Finish off this week, in which we are still excited about soccer, with the news (and news you may have missed) that's going to impact your customers in the coming weeks and months.
In this week's customer engagement recap:
- Amazon unveils the Fire Phone
- First Major Mobile Banking Security Threat Hits the U.S.
- T-Mobile Offers iPhone Tests and Unlimited Music Streaming
- The Power and Pain of Points and Miles Programs
- Banks know that customers hate them
- Communication and Loyalty Programs: Three Steps to Increase Engagement
- GU Store to Let Customers Leave With Unpaid Merchandise
Amazon unveils the Fire Phone (Washington Post)
Similar to the failed "Facebook phone" and "ESPN phone," Amazon is creating a mobile device built entirely to steer customers to their goods. This one does have an interesting eye-tracking feature (plus a year of Prime, quickly becoming the most popular rewards program), but the $199 price + two-year contract seems a little steep for a piece of branded hardware. The "scan a product in a retailer to see how much it is on Amazon" feature is sure to make a lot of friends in the retail community as well.
First Major Mobile Banking Security Threat Hits the U.S. (Payments Journal)
A Russian trojan has moved to the US. The trojan looks for certain banking apps, locks the screen with an "FBI warning" that can only be lifted by sending money to Russia. That rule about not clicking on suspicious links or emails? It applies to your phones as well, folks (the virus is installed through phishing sites)

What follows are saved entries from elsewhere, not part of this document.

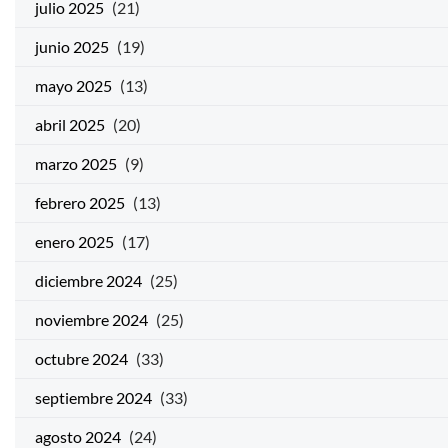
julio 2025
(21)
junio 2025
(19)
mayo 2025
(13)
abril 2025
(20)
marzo 2025
(9)
febrero 2025
(13)
enero 2025
(17)
diciembre 2024
(25)
noviembre 2024
(25)
octubre 2024
(33)
septiembre 2024
(33)
agosto 2024
(24)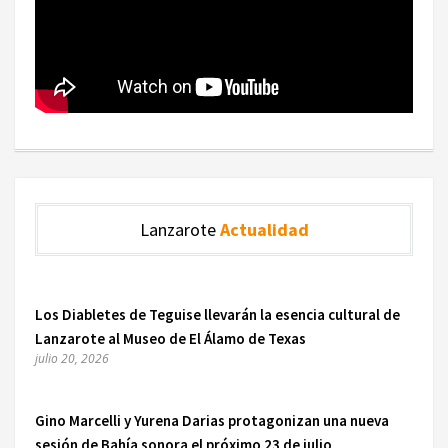
Lanzarote
Actualidad
Los Diabletes de Teguise llevarán la esencia cultural de
Lanzarote al Museo de El Álamo de Texas
julio 20, 2026
Gino Marcelli y Yurena Darias protagonizan una nueva
sesión de Bahía sonora el próximo 23 de julio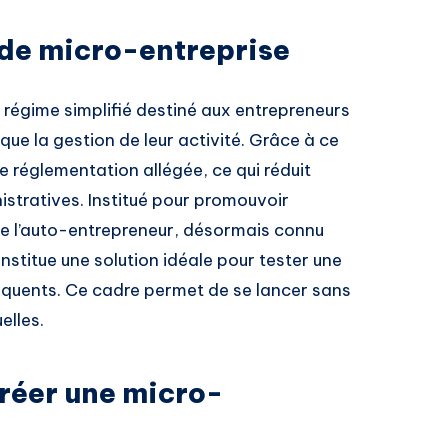
 de micro-entreprise
régime simplifié destiné aux entrepreneurs
 que la gestion de leur activité. Grâce à ce
ne réglementation allégée, ce qui réduit
stratives. Institué pour promouvoir
 de l’auto-entrepreneur, désormais connu
stitue une solution idéale pour tester une
quents. Ce cadre permet de se lancer sans
elles.
créer une micro-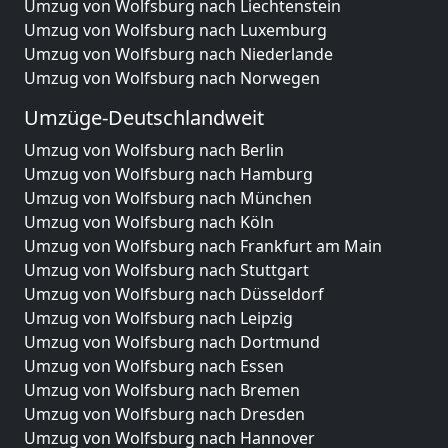
Umzug von Wolfsburg nach Liechtenstein
Umzug von Wolfsburg nach Luxemburg
Umzug von Wolfsburg nach Niederlande
Umzug von Wolfsburg nach Norwegen
Umzüge-Deutschlandweit
Umzug von Wolfsburg nach Berlin
Umzug von Wolfsburg nach Hamburg
Umzug von Wolfsburg nach München
Umzug von Wolfsburg nach Köln
Umzug von Wolfsburg nach Frankfurt am Main
Umzug von Wolfsburg nach Stuttgart
Umzug von Wolfsburg nach Düsseldorf
Umzug von Wolfsburg nach Leipzig
Umzug von Wolfsburg nach Dortmund
Umzug von Wolfsburg nach Essen
Umzug von Wolfsburg nach Bremen
Umzug von Wolfsburg nach Dresden
Umzug von Wolfsburg nach Hannover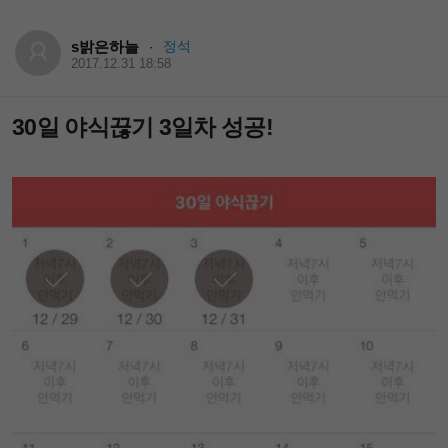
s밝은하늘
정석
·
2017.12.31 18:58
30일 야식끊기 3일차 성공!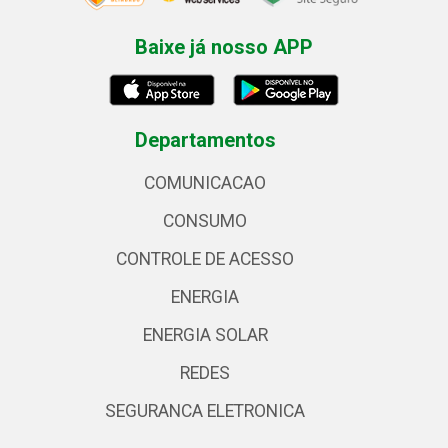
Baixe já nosso APP
Departamentos
COMUNICACAO
CONSUMO
CONTROLE DE ACESSO
ENERGIA
ENERGIA SOLAR
REDES
SEGURANCA ELETRONICA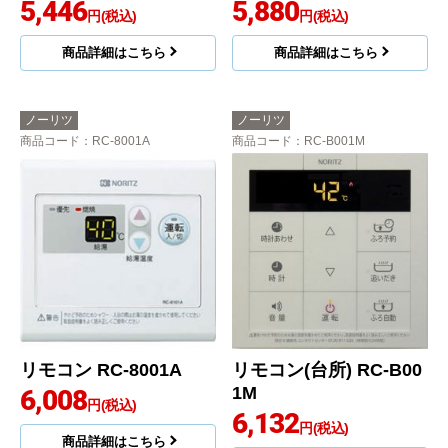
5,446
5,880
円(税込)
円(税込)
商品詳細はこちら
商品詳細はこちら
ノーリツ
ノーリツ
商品コード
：RC-8001A
商品コード
：RC-B001M
リモコン RC-8001A
リモコン(台所) RC-B00
1M
6,008
円(税込)
6,132
円(税込)
商品詳細はこちら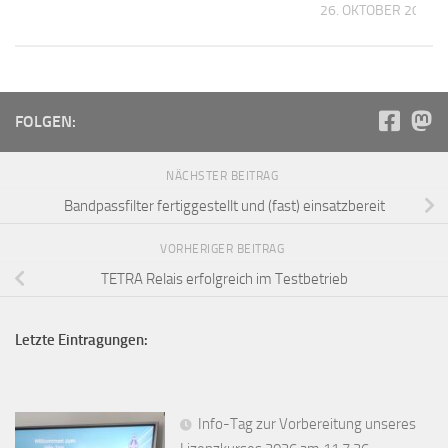
26. OKTOBER 2025
FOLGEN:
NÄCHSTER BEITRAG
Bandpassfilter fertiggestellt und (fast) einsatzbereit
VORHERIGER BEITRAG
TETRA Relais erfolgreich im Testbetrieb
Letzte Eintragungen:
Info-Tag zur Vorbereitung unseres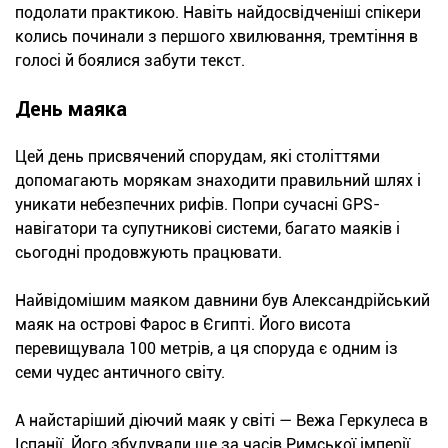
подолати практикою. Навіть найдосвідченіші спікери
колись починали з першого хвилювання, тремтіння в
голосі й боялися забути текст.
День маяка
Цей день присвячений спорудам, які століттями
допомагають морякам знаходити правильний шлях і
уникати небезпечних рифів. Попри сучасні GPS-
навігатори та супутникові системи, багато маяків і
сьогодні продовжують працювати.
Найвідомішим маяком давнини був Александрійський
маяк на острові Фарос в Єгипті. Його висота
перевищувала 100 метрів, а ця споруда є одним із
семи чудес античного світу.
А найстаріший діючий маяк у світі — Вежа Геркулеса в
Іспанії. Його збудували ще за часів Римської імперії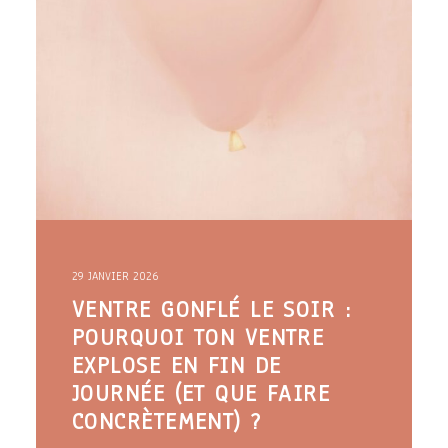
29 JANVIER 2026
VENTRE GONFLÉ LE SOIR :
POURQUOI TON VENTRE
EXPLOSE EN FIN DE
JOURNÉE (ET QUE FAIRE
CONCRÈTEMENT) ?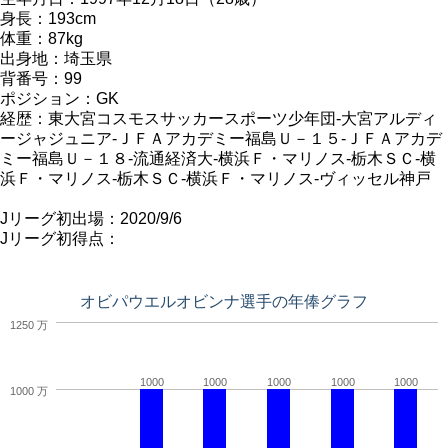
身長：193cm
体重：87kg
出身地：埼玉県
背番号：99
ポジション：GK
経歴：東大宮コスモスサッカースポーツ少年団-大宮アルディ
ージャジュニア-ＪＦＡアカデミー福島Ｕ－１５-ＪＦＡアカデ
ミー福島Ｕ－１８-流通経済大-横浜Ｆ・マリノス-栃木ＳＣ-横
浜Ｆ・マリノス-栃木ＳＣ-横浜Ｆ・マリノス-ヴィッセル神戸
Jリーグ初出場：2020/9/6
Jリーグ初得点：
オビパウエルオビンナ選手の年俸グラフ
1250 万
1000
1000
1000
1000
1000
1000 万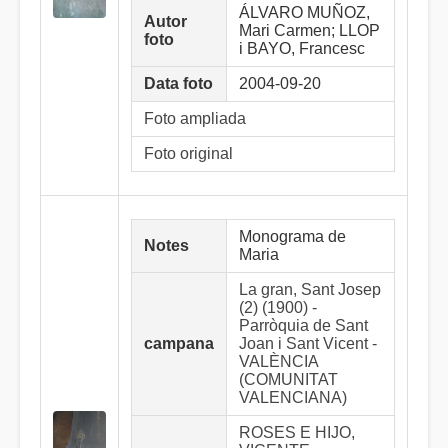
ÁLVARO MUÑOZ,
Autor
Mari Carmen; LLOP
foto
i BAYO, Francesc
Data foto
2004-09-20
Foto ampliada
Foto original
Monograma de
Notes
Maria
La gran, Sant Josep
(2) (1900) -
Parròquia de Sant
campana
Joan i Sant Vicent -
VALÈNCIA
(COMUNITAT
VALENCIANA)
ROSES E HIJO,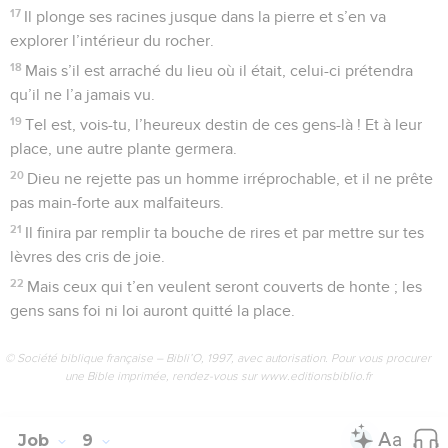
17
Il plonge ses racines jusque dans la pierre et s’en va
explorer l’intérieur du rocher.
18
Mais s’il est arraché du lieu où il était, celui-ci prétendra
qu’il ne l’a jamais vu.
19
Tel est, vois-tu, l’heureux destin de ces gens-là ! Et à leur
place, une autre plante germera.
20
Dieu ne rejette pas un homme irréprochable, et il ne prête
pas main-forte aux malfaiteurs.
21
Il finira par remplir ta bouche de rires et par mettre sur tes
lèvres des cris de joie.
22
Mais ceux qui t’en veulent seront couverts de honte ; les
gens sans foi ni loi auront quitté la place.
© Société biblique française – Bibli’O, 1997, avec autorisation. Pour vous procurer
une Bible imprimée, rendez-vous sur www.editionsbiblio.fr
Job
9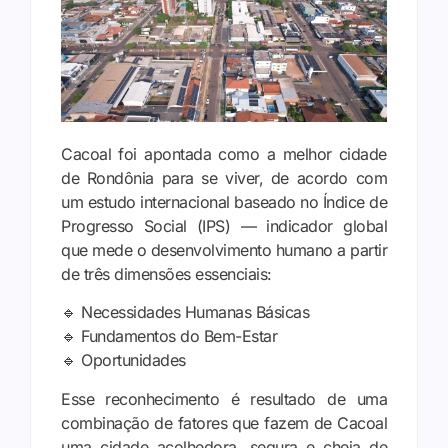
Cacoal foi apontada como a melhor cidade
de Rondônia para se viver, de acordo com
um estudo internacional baseado no Índice de
Progresso Social (IPS) — indicador global
que mede o desenvolvimento humano a partir
de três dimensões essenciais:
🔹 Necessidades Humanas Básicas
🔹 Fundamentos do Bem-Estar
🔹 Oportunidades
Esse reconhecimento é resultado de uma
combinação de fatores que fazem de Cacoal
uma cidade acolhedora, segura e cheia de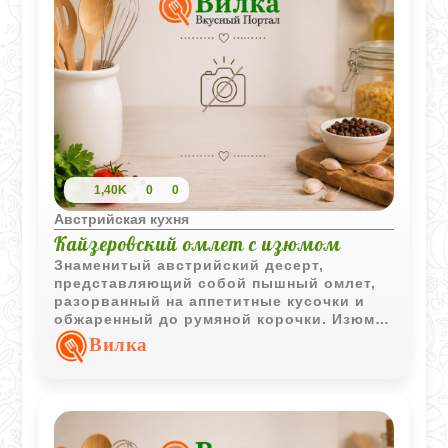
1,40K
0
0
Австрийская кухня
Кайзеровский омлет с изюмом
Знаменитый австрийский десерт,
представляющий собой пышный омлет,
разорванный на аппетитные кусочки и
обжаренный до румяной корочки. Изюм и
корица придают ему особый домашний
Вилка
аромат.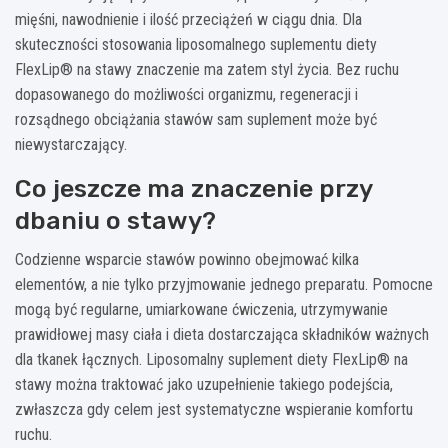
mięśni, nawodnienie i ilość przeciążeń w ciągu dnia. Dla
skuteczności stosowania liposomalnego suplementu diety
FlexLip® na stawy znaczenie ma zatem styl życia. Bez ruchu
dopasowanego do możliwości organizmu, regeneracji i
rozsądnego obciążania stawów sam suplement może być
niewystarczający.
Co jeszcze ma znaczenie przy
dbaniu o stawy?
Codzienne wsparcie stawów powinno obejmować kilka
elementów, a nie tylko przyjmowanie jednego preparatu. Pomocne
mogą być regularne, umiarkowane ćwiczenia, utrzymywanie
prawidłowej masy ciała i dieta dostarczająca składników ważnych
dla tkanek łącznych. Liposomalny suplement diety FlexLip® na
stawy można traktować jako uzupełnienie takiego podejścia,
zwłaszcza gdy celem jest systematyczne wspieranie komfortu
ruchu.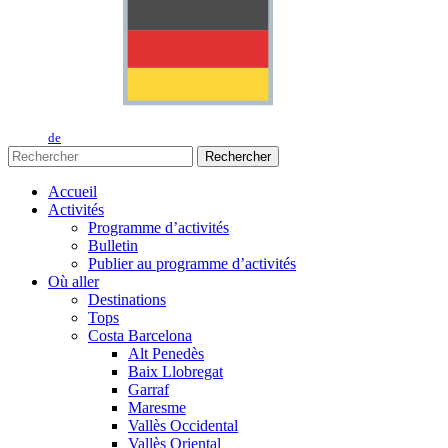
de
Rechercher
Accueil
Activités
Programme d’activités
Bulletin
Publier au programme d’activités
Où aller
Destinations
Tops
Costa Barcelona
Alt Penedès
Baix Llobregat
Garraf
Maresme
Vallès Occidental
Vallès Oriental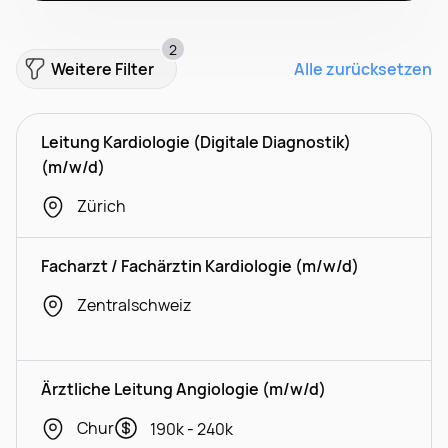
2
Weitere Filter
Alle zurücksetzen
Leitung Kardiologie (Digitale Diagnostik)
(m/w/d)
Zürich
Facharzt / Fachärztin Kardiologie (m/w/d)
Zentralschweiz
Ärztliche Leitung Angiologie (m/w/d)
Chur
190k - 240k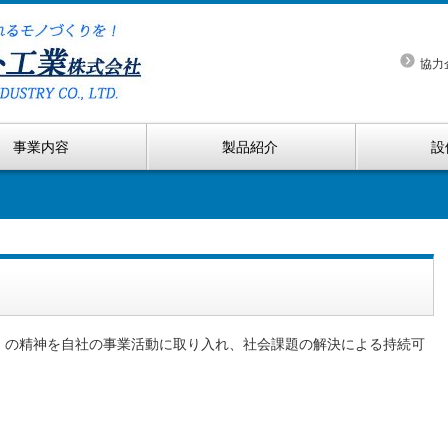
協力
事業内容
製品紹介
設
s）の精神を自社の事業活動に取り入れ、社会課題の解決による持続可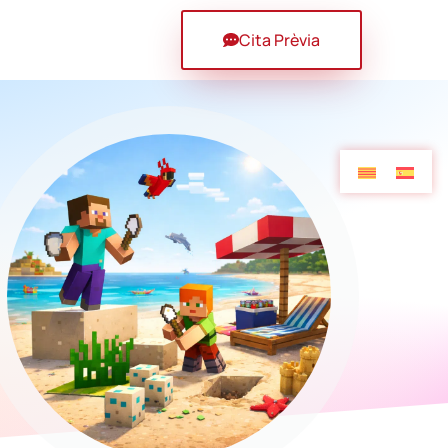
Cita Prèvia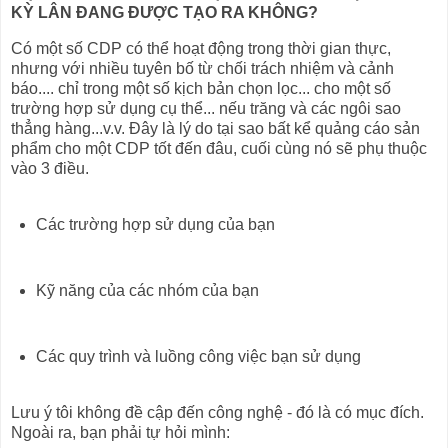
KỲ LÂN ĐANG ĐƯỢC TẠO RA KHÔNG?
Có một số CDP có thể hoạt động trong thời gian thực,
nhưng với nhiều tuyên bố từ chối trách nhiệm và cảnh
báo.... chỉ trong một số kịch bản chọn lọc... cho một số
trường hợp sử dụng cụ thể... nếu trăng và các ngôi sao
thẳng hàng...v.v. Đây là lý do tại sao bất kể quảng cáo sản
phẩm cho một CDP tốt đến đâu, cuối cùng nó sẽ phụ thuộc
vào 3 điều.
Các trường hợp sử dụng của bạn
Kỹ năng của các nhóm của bạn
Các quy trình và luồng công việc bạn sử dụng
Lưu ý tôi không đề cập đến công nghệ - đó là có mục đích.
Ngoài ra, bạn phải tự hỏi mình: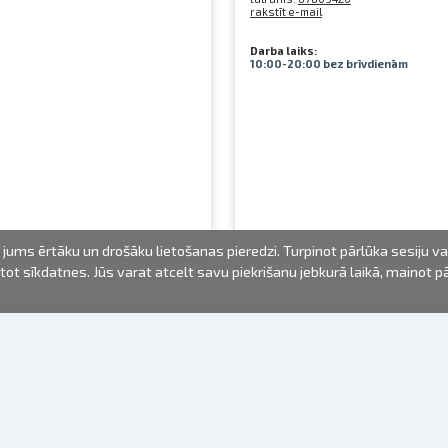
rakstīt e-mail
Darba laiks:
10:00-20:00 bez brīvdienām
jums ērtāku un drošāku lietošanas pieredzi. Turpinot pārlūka sesiju v
mantot sīkdatnes. Jūs varat atcelt savu piekrišanu jebkurā laikā, mainot 
FOTO PRODUKTI
INFORMĀCIJA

T-Mobile Offers iPhone Tests and Unlimited Music Streaming (New York Times)
A regular participant in our weekly customer engagement roundups, thanks to their disruptive business models, T-Mobile is in it again for offering unlimited streaming from Spotify, Pandora, Slacker and other music services. Even better, the data won't count against a user's data plan. They're also offering to let folks test drive the iPhone 5S for a week.
The Power and Pain of Points and Miles Programs (Access Loyalty Blog)
Just about everyone loves earning points, but their inability to cash those points out for any sort of value is a bigger deal than you might think - and a major lost opportunity for points and miles programs.
Banks know that customers hate them (CNN Money)
Summary: banks have lost a lot of customers since the 2008 financial crisis, resulting in billions off the books. The problem in their view: regulators. Something that they think might help: improving customer and employee satisfaction.
Communication and Loyalty Programs: Three Steps to Increase Engagement (Access Loyalty Blog)
You're a member of at least a dozen loyalty programs. Regardless of why you originally signed up for them, something about the brand attracted you. How many of those programs do you hear from? Lack of communication to these valuable, listening customers is low-hanging fruit that many programs simply aren't picking right now.
GU Store to Let Customers Leave With Unpaid Merchandise (WSJ)
Talk about a leap of faith. A Japan clothier is allowing customers to walk out the door with three pieces of clothing. The customers are asked to leave behind their names and phone numbers, and they're supposed to return or purchase the clothing by the end of the day.